Higher concentrations of cDPP3 were associated with more pronounced cardiovascular dysfunction, such as need for vasopressor therapy. Of interest, recent pre-clinical studies showed that the modulation of cDPP3 by specific antibodies may improve hemodynamic [3]. This implies that, apart from being a biomarker of cell damage, cDPP3 may exert functional properties and that treatment with an antibody may be beneficial in patients with elevated cDPP3 levels. Future studies should explore whether those novel therapies might improve organ function and survival in septic patients with high cDPP3.

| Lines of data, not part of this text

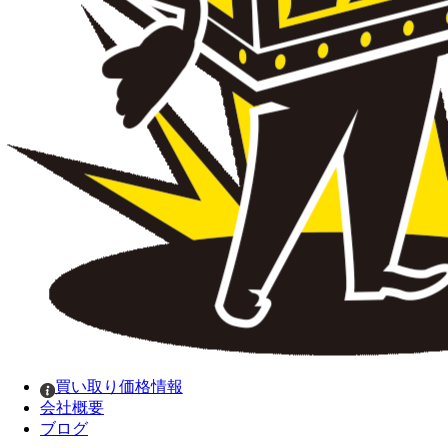
買い取り価格情報
会社概要
ブログ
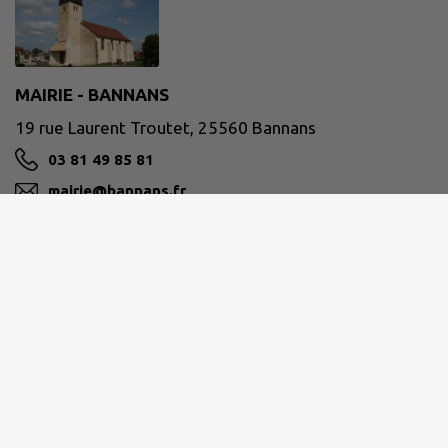
MAIRIE - BANNANS
19 rue Laurent Troutet, 25560 Bannans
03 81 49 85 81
mairie@bannans.fr
M'Y RENDRE
www.bannans.fr/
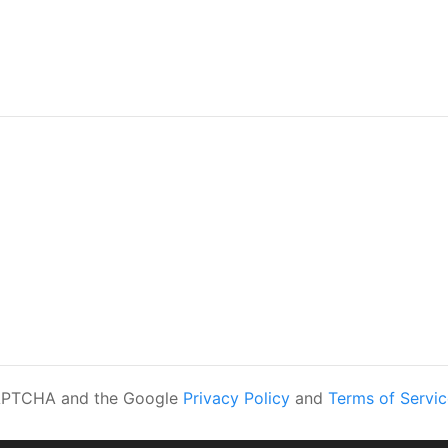
eCAPTCHA and the Google
Privacy Policy
and
Terms of Servic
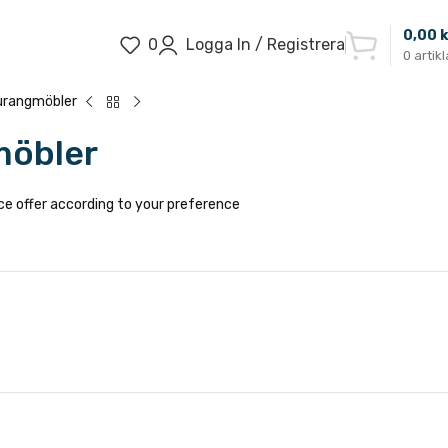
0,00
k
0
Logga In / Registrera
0
artikl
urangmöbler
möbler
ce offer according to your preference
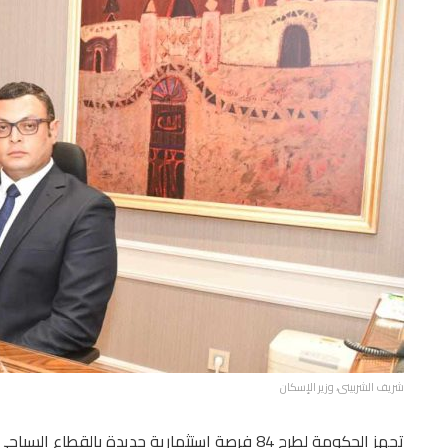
شريف الشربينى، وزير الإسكان
تجهز الحكومة لطرح 84 فرصة استثمارية جديدة بالقطاع السياحى لإضافة 48.5 ألف غرفة فندقية.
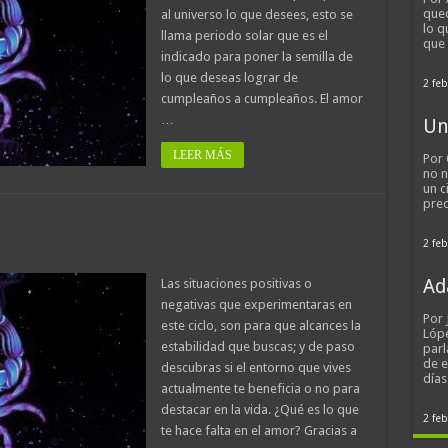
qued
al universo lo que desees, esto se
lo q
llama periodo solar que es el
que
indicado para poner la semilla de
lo que deseas lograr de
2 feb
cumpleaños a cumpleaños. El amor
…
Un
LEER MÁS
Por 
no n
un c
pred
2 feb
Ad
Las situaciones positivas o
negativas que experimentaras en
Por
este ciclo, son para que alcances la
Lópe
estabilidad que buscas; y de paso
parl
de 
descubras si el entorno que vives
día
actualmente te beneficia o no para
destacar en la vida. ¿Qué es lo que
2 feb
te hace falta en el amor? Gracias a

Limitations of our study include its observational nature. The prognosis value of DPP3 as a biomarker will need to be confirmed in further studies. AdrenOSS-1 study was designed before the sepsis-3 definition. Therefore, the definition of severe sepsis and septic shock in AdrenOSS-1 was based on the “sepsis-2” definition [9]. It is, however, likely that cDPP3 plasma levels could have demonstrated similar prognostic properties in septic patients included with the sepsis-3 definition [11], especially as we show that cDPP3 has additional predictive properties over lactate. Furthermore, our data did not record parameters of myocardial function. We are, therefore, unable to link detrimental prognostic properties of cDPP3 to negative effects on heart contraction, as demonstrated in animals [3]. While we did show that higher cDDP3 concentrations are associated with greater need for hemodynamic support, further studies are clearly needed to fully clarify the impact of cDPP3 on cardiac contractility. In addition, our data did not record the indication for renal replacement therapy (RRT), neither the etiologies of AKI. Strengths of this study include its international conduct, indicating that the observed associations are generalizable and its considerable sample size, strengthening the point estimates of our findings.

Conclusion

In this ancillary analysis of AdrenOSS-1, we showed a strong association between high levels of cDPP3 in plasma upon ICU admission and clinical outcome, both short and mid-term. More importantly, normalization of cDPP3 levels in the first days after ICU admission was associated with marked improvement of total SOFA score and with lower 28-day mortality suggesting the need for cDDP3 monitoring during hospitalization. Combined with preclinical data demonstrating beneficial effects of DPP3 inhibition, these results warrant further investigation of the therapeutic potential to modulate the cDPP3 pathway in septic shock patients.